8. In her statement dated 10th April 2021, she adds that when she was married to ROBERT WASIKE NJALALE in 1961, he put up a hut on a portion of the suit land shown to them by JONATHAN BARASA WASILWA who also redeemed the land when it was about to be auctioned. That although she never personally met her father in law JEFFERSON WAKHUNGU WASILWA, she was recognized as a beneficiary of the land during the LUFU ceremony. She denied that each of the 5 children of ABEDNEGO had inherited their own land from their father. She added that ABEDNEGO had a sixth son JAPHETH SIMIYU born out of wedlock with one NAKUTI. She added that when ABEDNEGO died, he was buried near the FRIEND’S CHURCH BITONGE and that the defendant has never utilized the suit land as he left in 1960’s never to return. She further denied that her husband ROBERT WASIKE NJALALE had moved onto the suit land with the permission and license of the defendants father. She added that due to their financial ability, they only have many semi-permanent houses and that the succession process in respect to the Estate of the late JEFFERSON WAKHUNGU WASILWA was carried out stealthily without their knowledge. She therefore opposed the counter-claim for their eviction terming it as time barred.

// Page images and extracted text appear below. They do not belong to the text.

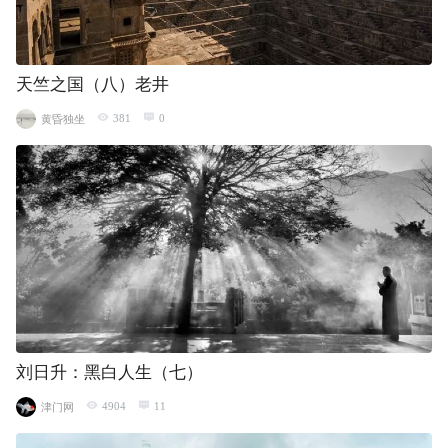
天竺之国（八）老井
381
0
黄昏独坐
刘日升：黑白人生（七）
4904
11
津门网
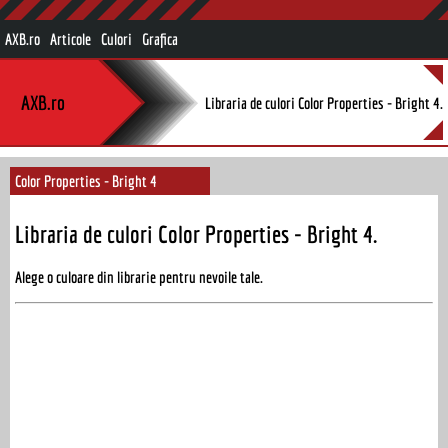
AXB.ro
Articole
Culori
Grafica
AXB.ro
Libraria de culori Color Properties - Bright 4.
Color Properties - Bright 4
Libraria de culori Color Properties - Bright 4.
Alege o culoare din librarie pentru nevoile tale.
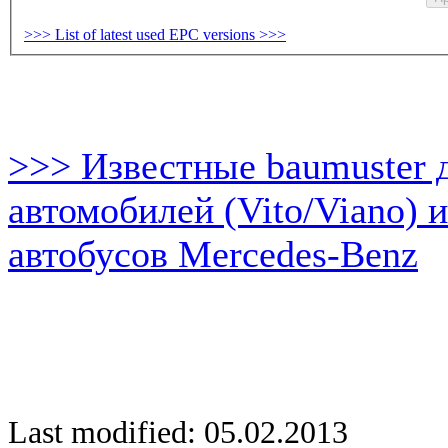
>>> List of latest used EPC versions >>>
>>> Известные baumuster 
автомобилей (Vito/Viano) 
автобусов Mercedes-Benz
Last modified: 05.02.2013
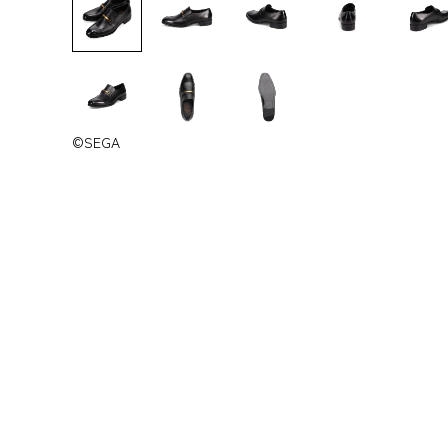
©SEGA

9. In their joint supporting affidavit dated 11th June 2019, the 2nd to 4th plaintiffs averred that they are the children of the 1st plaintiff and ROBERT WASIKE NJALALE who was the son of ABEDNEGO their grandfather who was the owner of the suit land during the time of the land adjudication process but the same was registered in the name of one of his sons JEFFERSON WAKHUNGU WASILWA to hold in trust for all the children of ABEDNEGO. That JEFFERSON WAKHUNGU WASILWA left the land in the possession of their father ROBERT WASIKE NJALALE and migrated to CHERANGANI where he stayed until his demise in 2004. That during the LUFU ceremony, the plaintiffs were recognized as beneficiaries of the suit land and it was declared that the land situated in BUTONGE be sub-divided amongst them. That they were born and brought up on the suit land from the 1960s where they have constructed semi-permanent houses and where they have lived peacefully for a period of over 50 years without interruption.

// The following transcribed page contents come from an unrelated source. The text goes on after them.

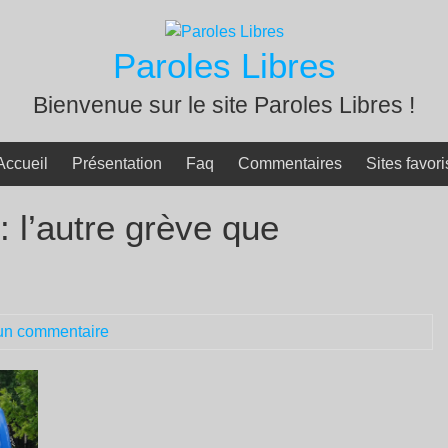
Paroles Libres
Bienvenue sur le site Paroles Libres !
Accueil
Présentation
Faq
Commentaires
Sites favori
: l’autre grève que
un commentaire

10. Apart from the replying affidavits, the plaintiffs (other than the 2nd plaintiff) filed additional statement of their witnesses JOHN WAFULA MANYONGE (PW4) and SELINA NEKESA NJALALE (PW5). In his statement JOHN WAFULA MANYONGE (PW4) simply stated that in accordance with the customs of their BAKIABI clan, when a person loses his or her parents, the brother takes over the responsibility of taking care of the children.

11. On her part, SELINA NEKESA NJALALE (PW5) stated that she is the sister to ROBERT WASIKE NJALALE and when their father died in 1946, her uncle JEFFERSON WAKHUNGU WASILWA was given the responsibility of taking care of ROBERT WASIKE NJALALE and ESNAS NALIAKA. That she was given to CHIEF BARASA as her foster father.

12. The plaintiffs filed the following documents in support of their case:1. Green Card for the land parcel SOUTH MALAKISI/SOUTH KULUSIRU/133. 2.Certificate of official search for the land parcel NO SOUTH MALAKISI/SOUTH KULISIRU/133. 3.Minutes of family meeting held on 11th February 2004.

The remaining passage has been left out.